Technicians on Okinawa say they have Zotob worm under control
August 24, 2005
CAMP FOSTER, Okinawa — It was a long, exasperating weekend for computer technicians on Okinawa battling a worm that infected the Marine Corps’ intranet system.
“We’ve had 47 people fighting this around the clock — 24/7 — since Thursday,” said John McKnight, site manager for Electronic Data Systems, the contractor that maintains the Navy Marine Corps intranet system.
“It’s affected computers on all of our bases,” McKnight said Monday.
McKnight said computer problems on Okinawa were noticed early Thursday morning. The worm, known as Zotob, began to infect computer systems in the United States using the Windows 2000 operating system within days of Microsoft’s Aug. 9 announcement of a vulnerability fix in the system’s plug-and-play features.
Worms are malicious programs that replicate until storage space on a computer is filled, slowing network speeds and forcing individual computers to reboot and shut down.
Andrew Leist, an assistant administrator for EDS on Okinawa, said there was no serious breach of security in the Marine system on Okinawa.
“The major impact we’ve seen is slowing the system down,” he said. “Most typically, what a computer user will see is that his machine is real, real slow.”
Leist said EDS was kept jumping through the weekend to deal with variations of the Zotob worm.
“There have been 11 variations so far,” he said. “But we are in the tail end of cleaning up now. The big issue today is that a lot of users didn’t leave their computers on when they left work for the weekend. We should be in decent shape by Tuesday.”
Zotob and its variants apparently affected only systems using Windows 2000.
“For example, Kadena (Air Base) uses Windows XP, so they were OK,” Leist said.
EDS was awarded a $4.1 billion contract in 2000 to consolidate, upgrade and manage the Navy and Marine Corps intranet system worldwide. But while that upgrade is continuing, the old way of doing things made the Okinawa system vulnerable.
“Because we are a military network, we can’t apply security patches until we get permission from the Marine Corps Network Operations (in Quantico, Va.),” Leist said. “That process can take longer. We saw Microsoft’s release of the patch, but our hands were tied. We had to wait for permission from the proper channels.”
“That won’t be such a problem in the future,” McKnight said. “Starting in November we’ll be putting a new system in place. Once it’s up and running everything will automatically be patched in, precluding this kind of a problem in the future.”
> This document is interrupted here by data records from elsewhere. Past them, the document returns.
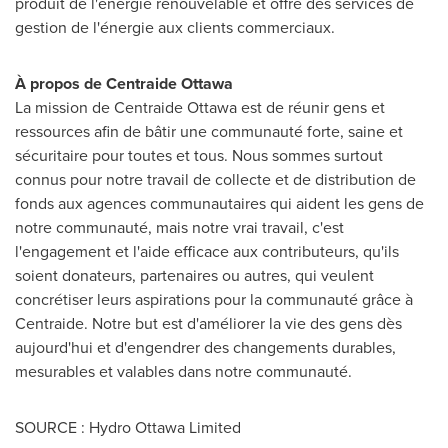
produit de l'énergie renouvelable et offre des services de
gestion de l'énergie aux clients commerciaux.
À propos de Centraide
Ottawa
La mission de Centraide
Ottawa
est de réunir gens et
ressources afin de bâtir une communauté forte, saine et
sécuritaire pour toutes et tous. Nous sommes surtout
connus pour notre travail de collecte et de distribution de
fonds aux agences communautaires qui aident les gens de
notre communauté, mais notre vrai travail, c'est
l'engagement et l'aide efficace aux contributeurs, qu'ils
soient donateurs, partenaires ou autres, qui veulent
concrétiser leurs aspirations pour la communauté grâce à
Centraide. Notre but est d'améliorer la vie des gens dès
aujourd'hui et d'engendrer des changements durables,
mesurables et valables dans notre communauté.
SOURCE : Hydro Ottawa Limited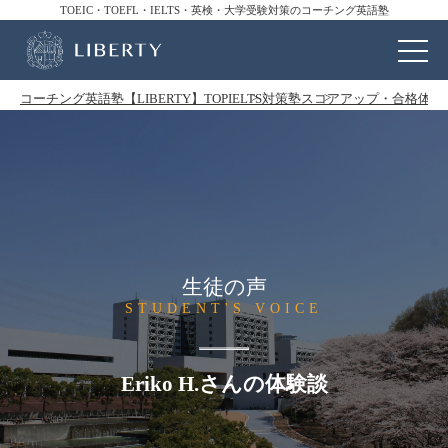
TOEIC・TOEFL・IELTS・英検・大学受験対策のコーチング英語塾
コーチング英語塾【LIBERTY】TOP
IELTS対策塾
スコアアップ・合格体験
生徒の声
STUDENT'S VOICE
Eriko H.さんの体験談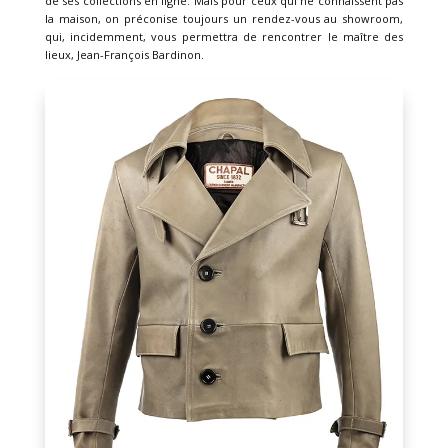
de ses collections en ligne. Mais pour ceux qui ne connaissent pas
la maison, on préconise toujours un rendez-vous au showroom,
qui, incidemment, vous permettra de rencontrer le maître des
lieux, Jean-François Bardinon.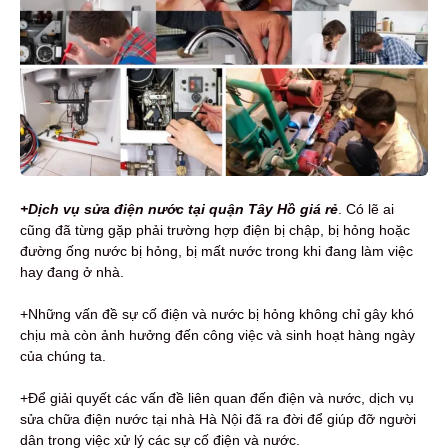
+Dịch vụ sửa điện nước tại quận Tây Hồ giá rẻ
. Có lẽ ai
cũng đã từng gặp phải trường hợp điện bị chập, bị hỏng hoặc
đường ống nước bị hỏng, bị mất nước trong khi đang làm việc
hay đang ở nhà.
+Những vấn đề sự cố điện và nước bị hỏng không chỉ gây khó
chịu mà còn ảnh hưởng đến công việc và sinh hoạt hàng ngày
của chúng ta.
+Để giải quyết các vấn đề liên quan đến điện và nước, dịch vụ
sửa chữa điện nước tại nhà Hà Nội đã ra đời để giúp đỡ người
dân trong việc xử lý các sự cố điện và nước.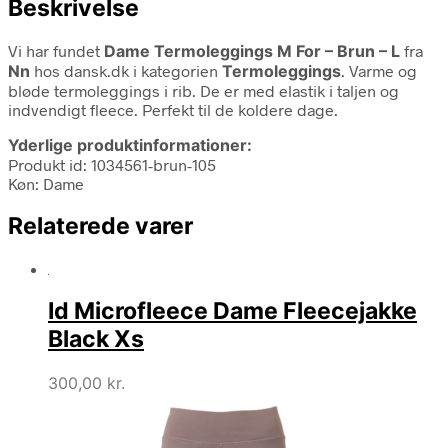
Beskrivelse
Vi har fundet
Dame Termoleggings M For – Brun – L
fra
Nn
hos dansk.dk i kategorien
Termoleggings
. Varme og
bløde termoleggings i rib. De er med elastik i taljen og
indvendigt fleece. Perfekt til de koldere dage.
Yderlige produktinformationer:
Produkt id: 1034561-brun-105
Køn: Dame
Relaterede varer
Id Microfleece Dame Fleecejakke
Black Xs
300,00
kr.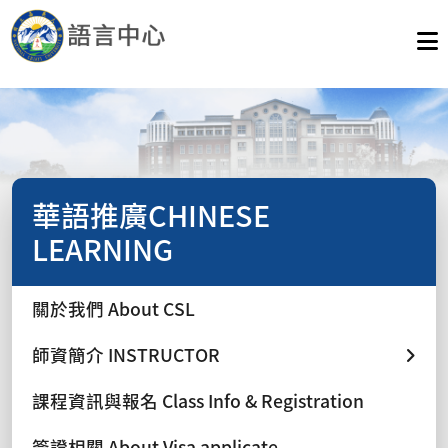
華語推廣CHINESE
LEARNING
關於我們 About CSL
師資簡介 INSTRUCTOR
課程資訊與報名 Class Info & Registration
簽證相關 About Visa applicate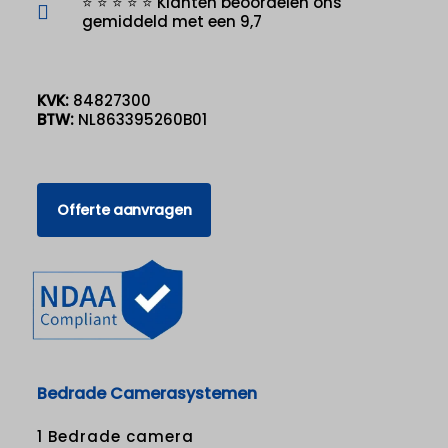
⭐ ⭐ ⭐ ⭐ ⭐ Klanten beoordelen ons
gemiddeld met een 9,7
KVK:
84827300
BTW:
NL863395260B01
Offerte aanvragen
Bedrade Camerasystemen
1 Bedrade camera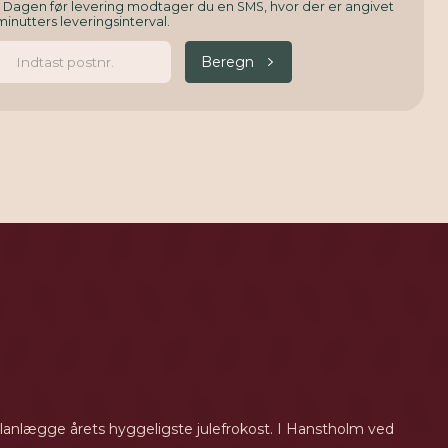
. Dagen før levering modtager du en SMS, hvor der er angivet
minutters leveringsinterval.
Beregn
planlægge årets hyggeligste julefrokost. I Hanstholm ved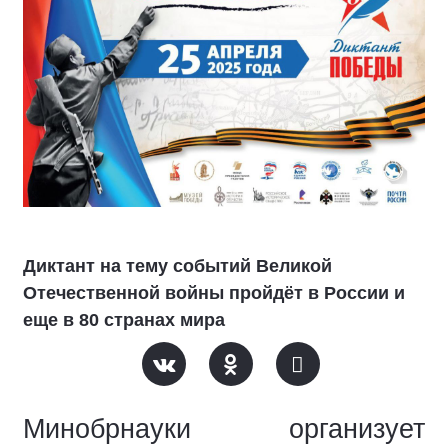
Диктант на тему событий Великой
Отечественной войны пройдёт в России и
еще в 80 странах мира
Минобрнауки организует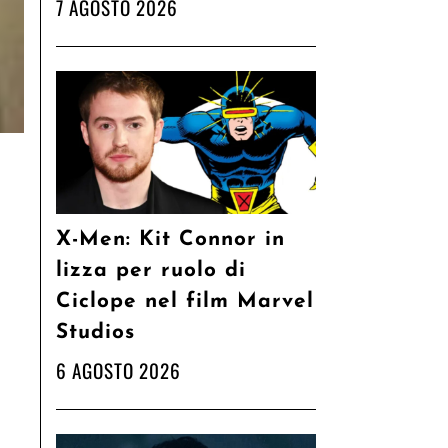
7 AGOSTO 2026
X-Men: Kit Connor in
lizza per ruolo di
Ciclope nel film Marvel
Studios
6 AGOSTO 2026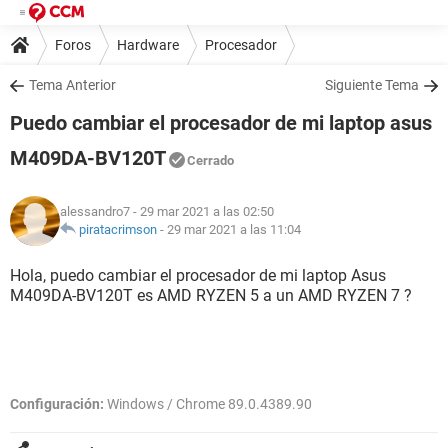
Foros
Hardware
Procesador
Tema Anterior
Siguiente Tema
Puedo cambiar el procesador de mi laptop asus
M409DA-BV120T
Cerrado
alessandro7
- 29 mar 2021 a las 02:50
piratacrimson
-
29 mar 2021 a las 11:04
Hola, puedo cambiar el procesador de mi laptop Asus
M409DA-BV120T es AMD RYZEN 5 a un AMD RYZEN 7 ?
Configuración:
Windows / Chrome 89.0.4389.90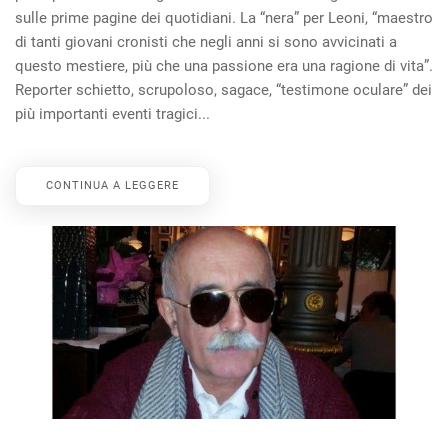
sulle prime pagine dei quotidiani. La “nera” per Leoni, “maestro
di tanti giovani cronisti che negli anni si sono avvicinati a
questo mestiere, più che una passione era una ragione di vita”.
Reporter schietto, scrupoloso, sagace, “testimone oculare” dei
più importanti eventi tragici...
CONTINUA A LEGGERE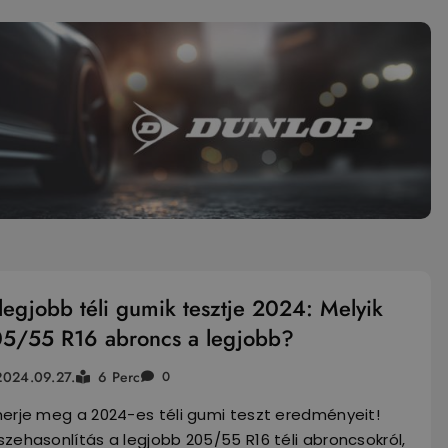
legjobb téli gumik tesztje 2024: Melyik
5/55 R16 abroncs a legjobb?
2024.09.27.
6 Perc
0
merje meg a 2024-es téli gumi teszt eredményeit!
zehasonlítás a legjobb 205/55 R16 téli abroncsokról,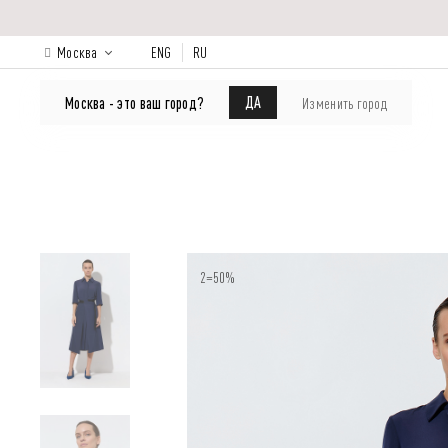
Москва
ENG
RU
КАТАЛОГ
Лукбук
О бренде
ДА
Москва - это ваш город?
Изменить город
2=50%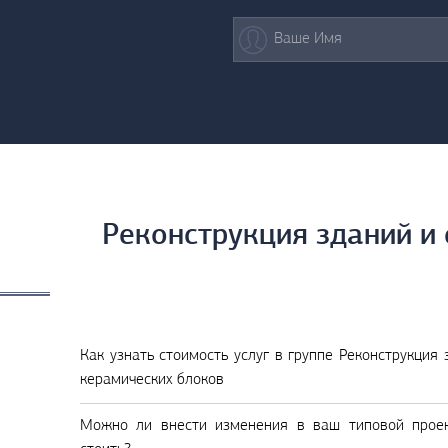
Реконструкция зданий и
Как узнать стоимость услуг в группе Реконструкция
керамических блоков
Можно ли внести изменения в ваш типовой проек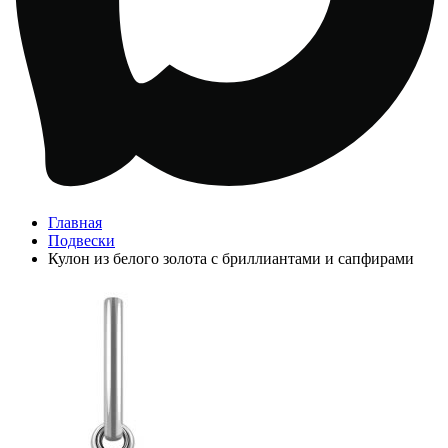
Главная
Подвески
Кулон из белого золота с бриллиантами и сапфирами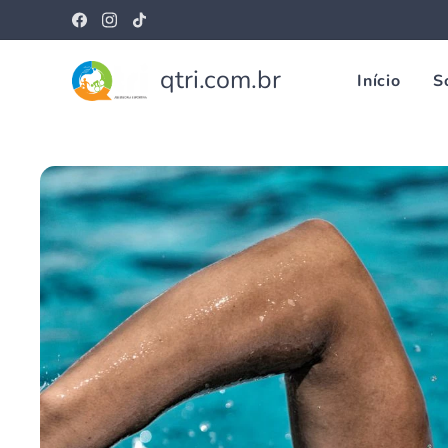
qtri.com.br
Início
S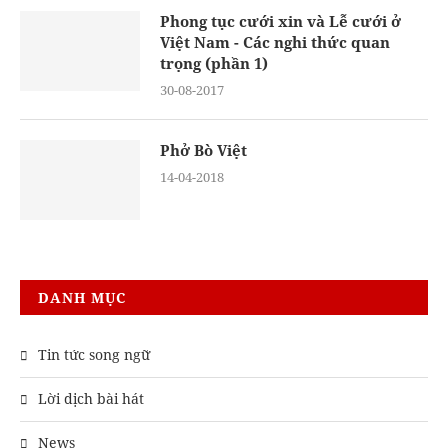
Phong tục cưới xin và Lễ cưới ở
Việt Nam - Các nghi thức quan
trọng (phần 1)
30-08-2017
Phở Bò Việt
14-04-2018
DANH MỤC
Tin tức song ngữ
Lời dịch bài hát
News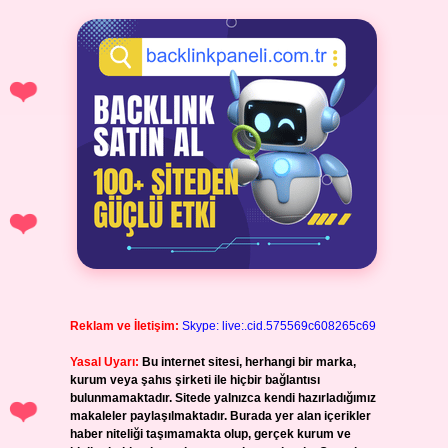
Reklam ve İletişim:
Skype: live:.cid.575569c608265c69
Yasal Uyarı:
Bu internet sitesi, herhangi bir marka,
kurum veya şahıs şirketi ile hiçbir bağlantısı
bulunmamaktadır. Sitede yalnızca kendi hazırladığımız
makaleler paylaşılmaktadır. Burada yer alan içerikler
haber niteliği taşımamakta olup, gerçek kurum ve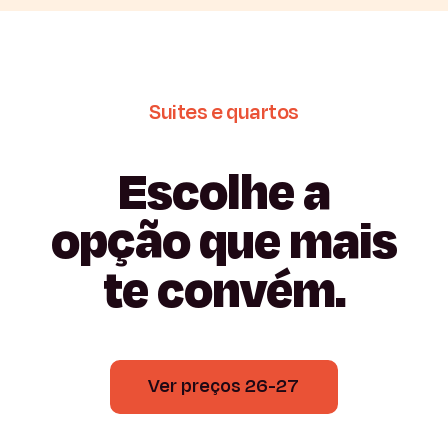
Suites
e
quartos
Escolhe
a
opção
que
mais
te
convém.
Ver preços 26-27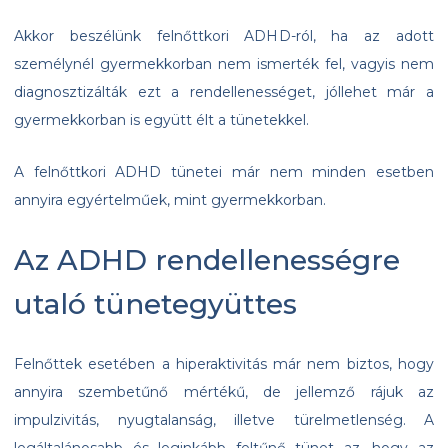
Akkor beszélünk felnőttkori ADHD-ról, ha az adott
személynél gyermekkorban nem ismerték fel, vagyis nem
diagnosztizálták ezt a rendellenességet, jóllehet már a
gyermekkorban is együtt élt a tünetekkel.
A felnőttkori ADHD tünetei már nem minden esetben
annyira egyértelműek, mint gyermekkorban.
Az ADHD rendellenességre
utaló tünetegyüttes
Felnőttek esetében a hiperaktivitás már nem biztos, hogy
annyira szembetűnő mértékű, de jellemző rájuk az
impulzivitás, nyugtalanság, illetve türelmetlenség. A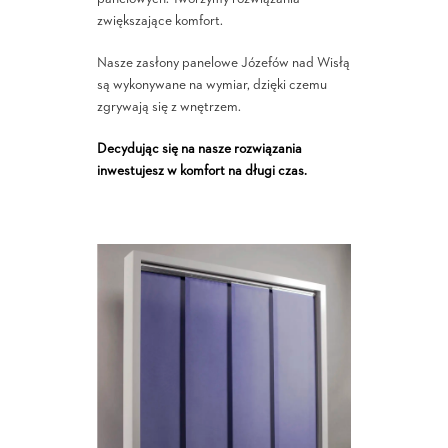
zwiększające komfort.
Nasze zasłony panelowe Józefów nad Wisłą
są wykonywane na wymiar, dzięki czemu
zgrywają się z wnętrzem.
Decydując się na nasze rozwiązania
inwestujesz w komfort na długi czas.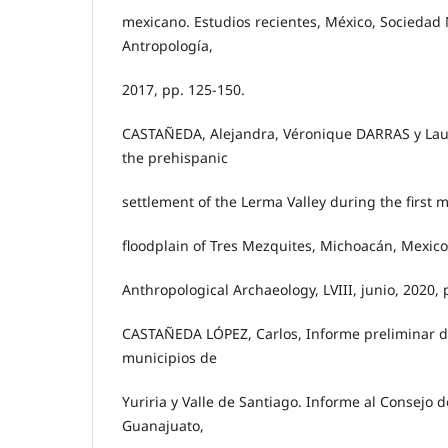
mexicano. Estudios recientes, México, Sociedad
Antropología,
2017, pp. 125-150.
CASTAÑEDA, Alejandra, Véronique DARRAS y Lau
the prehispanic
settlement of the Lerma Valley during the first 
floodplain of Tres Mezquites, Michoacán, Mexico”
Anthropological Archaeology, LVIII, junio, 2020, 
CASTAÑEDA LÓPEZ, Carlos, Informe preliminar de
municipios de
Yuriria y Valle de Santiago. Informe al Consejo 
Guanajuato,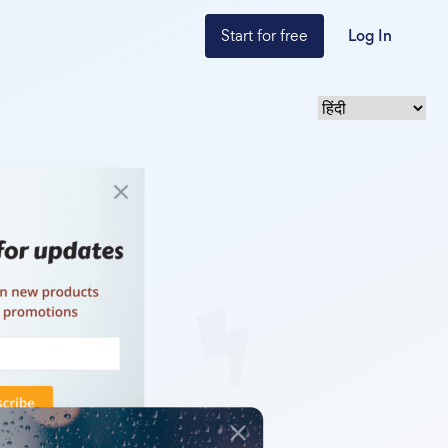
Start for free
Log In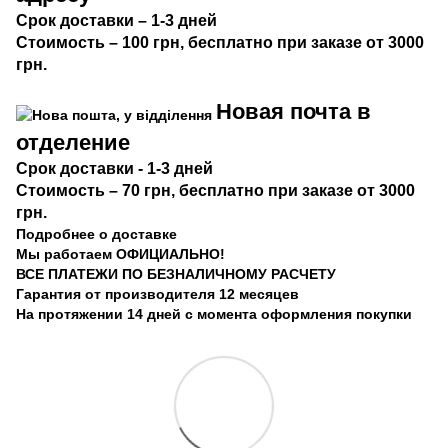
Срок
доставки
– 1-3 дней
Стоимость
– 100 грн, бесплатно при заказе от 3000
грн.
Новая почта в
отделение
Срок доста
вки
- 1-3 дней
Стоимость
– 70 грн, бесплатно при заказе от 3000
грн.
Подробнее о доставке
Мы работаем ОФИЦИАЛЬНО!
ВСЕ ПЛАТЕЖИ ПО БЕЗНАЛИЧНОМУ РАСЧЕТУ
Гарантия от производителя 12 месяцев
На протяжении 14 дней с момента оформления покупки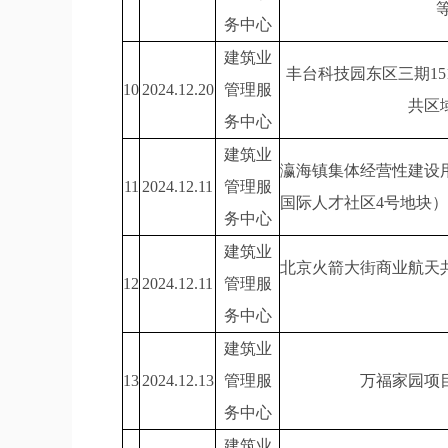
务中心
建筑业
丰台科技园东区三期151
10
2024.12.20
管理服
共区
务中心
建筑业
瀛海镇集体经营性建设用地Y
11
2024.12.11
管理服
国际人才社区4号地块）
务中心
建筑业
北京火箭大街商业航天
12
2024.12.11
管理服
务中心
建筑业
13
2024.12.13
管理服
万福家园项目
务中心
建筑业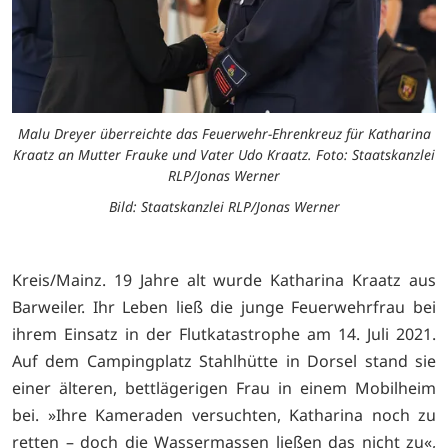
Malu Dreyer überreichte das Feuerwehr-Ehrenkreuz für Katharina
Kraatz an Mutter Frauke und Vater Udo Kraatz. Foto: Staatskanzlei
RLP/Jonas Werner
Bild: Staatskanzlei RLP/Jonas Werner
Kreis/Mainz. 19 Jahre alt wurde Katharina Kraatz aus
Barweiler. Ihr Leben ließ die junge Feuerwehrfrau bei
ihrem Einsatz in der Flutkatastrophe am 14. Juli 2021.
Auf dem Campingplatz Stahlhütte in Dorsel stand sie
einer älteren, bettlägerigen Frau in einem Mobilheim
bei. »Ihre Kameraden versuchten, Katharina noch zu
retten – doch die Wassermassen ließen das nicht zu«,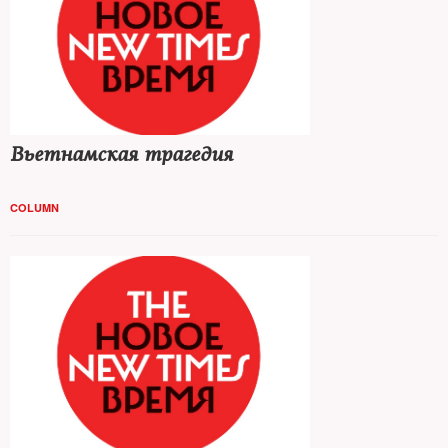
Вьетнамская трагедия
COLUMN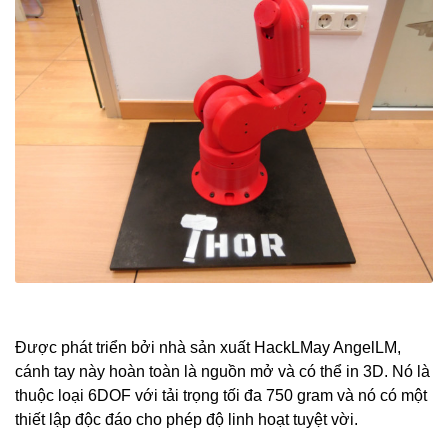
Được phát triển bởi nhà sản xuất HackLMay AngelLM,
cánh tay này hoàn toàn là nguồn mở và có thể in 3D. Nó là
thuộc loại 6DOF với tải trọng tối đa 750 gram và nó có một
thiết lập độc đáo cho phép độ linh hoạt tuyệt vời.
On Monday EDS issued a notice to users of Marine Corps computers on Okinawa to leave their computers on and connected to the network when they left for the day. Leist said users who work from home should also ensure that their personal computers have up-to-date protection.
“All DOD home users are authorized to use DOD-provided virus software for free,” he said. “But it’s up to the individual user to download the upgrades. If you are unsure about what you need, ask your system administrator or go to www.cert.mil and download the antivirus [software].”
Users also can call the EDS/NMCI Help Desk at 117.